Okay, now I understand what you meant, Anima. I've usually simply forgotten to pump until the bag is WAY empty and then suffered the embarassing silence for a note or two, sometimes completely derailing the tune. Okay, usually completely derailing the tune.

I've been doing some pressure/sustain/bag-bellows practice for a while and I seem to have mostly gotten over the worst of those kinds of difficulties; what I have to do now is practice using ornamentations. Anyone have any suggestions?

And just as a smirk-inducing aside, after my babble earlier about finally getting my reed properly set up, and how easy it is, (pride does us all in, doesn't it?) I picked up my set today and the reed was wildly out. I spent more than half my practice session fiddling with it before getting it to the point that the back D wasn't constantly sinking.
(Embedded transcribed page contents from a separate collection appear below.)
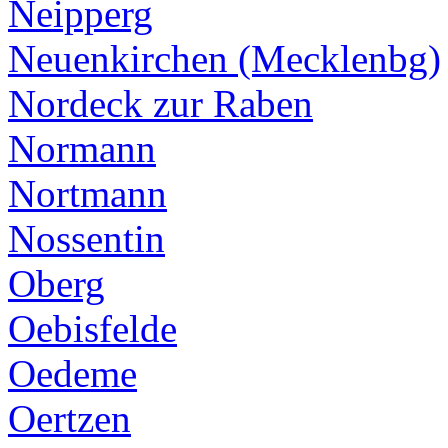
Neipperg
Neuenkirchen (Mecklenbg)
Nordeck zur Raben
Normann
Nortmann
Nossentin
Oberg
Oebisfelde
Oedeme
Oertzen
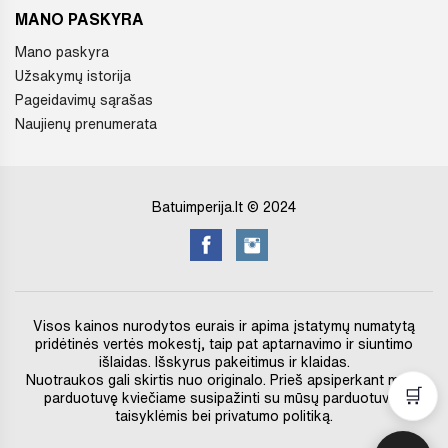
MANO PASKYRA
Mano paskyra
Užsakymų istorija
Pageidavimų sąrašas
Naujienų prenumerata
Batuimperija.lt © 2024
Visos kainos nurodytos eurais ir apima įstatymų numatytą
pridėtinės vertės mokestį, taip pat aptarnavimo ir siuntimo
išlaidas. Išskyrus pakeitimus ir klaidas.
Nuotraukos gali skirtis nuo originalo. Prieš apsiperkant mūsų
🛒
parduotuvę kviečiame susipažinti su mūsų parduotuvės
taisyklėmis bei privatumo politiką.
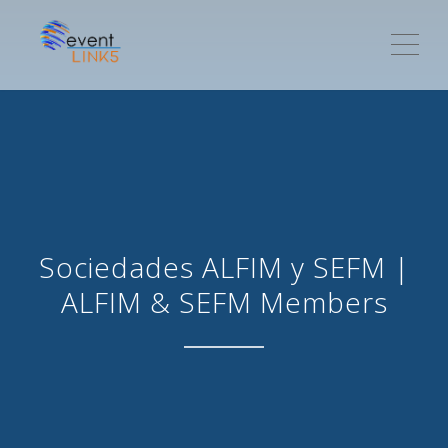
ME
Sociedades ALFIM y SEFM |
ALFIM & SEFM Members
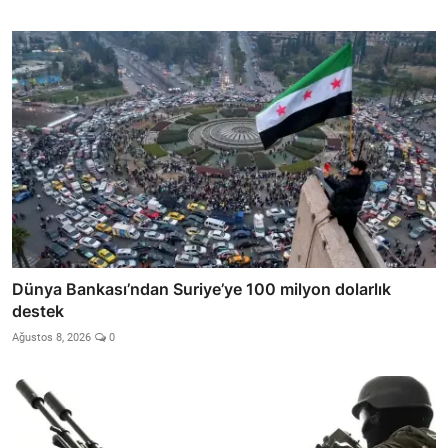
Dünya Bankası’ndan Suriye’ye 100 milyon dolarlık
destek
Ağustos 8, 2026
0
See, it's pretty cold here in Winterpeg and I'd gone to a friend's place to do some playing, and to keep the reed and chanter from completely freezing I'd wrapped it in a good thick wool sock.

(Just as a warning for all you other cold-climate pipers, wool socks suck humidity out of reeds. Completely. All of it. So don't use socks as chanter wraps.)

Of course, I didn't figure this out until I'd toyed with the reed and practiced, toyed, practiced.... finally got the reed properly set up, felt all proud and then realized that if I'd just been a)patient and b)smart enough to take the sock off the chanter when I got home.... . Ah, well. I chalk it up to a learning experience.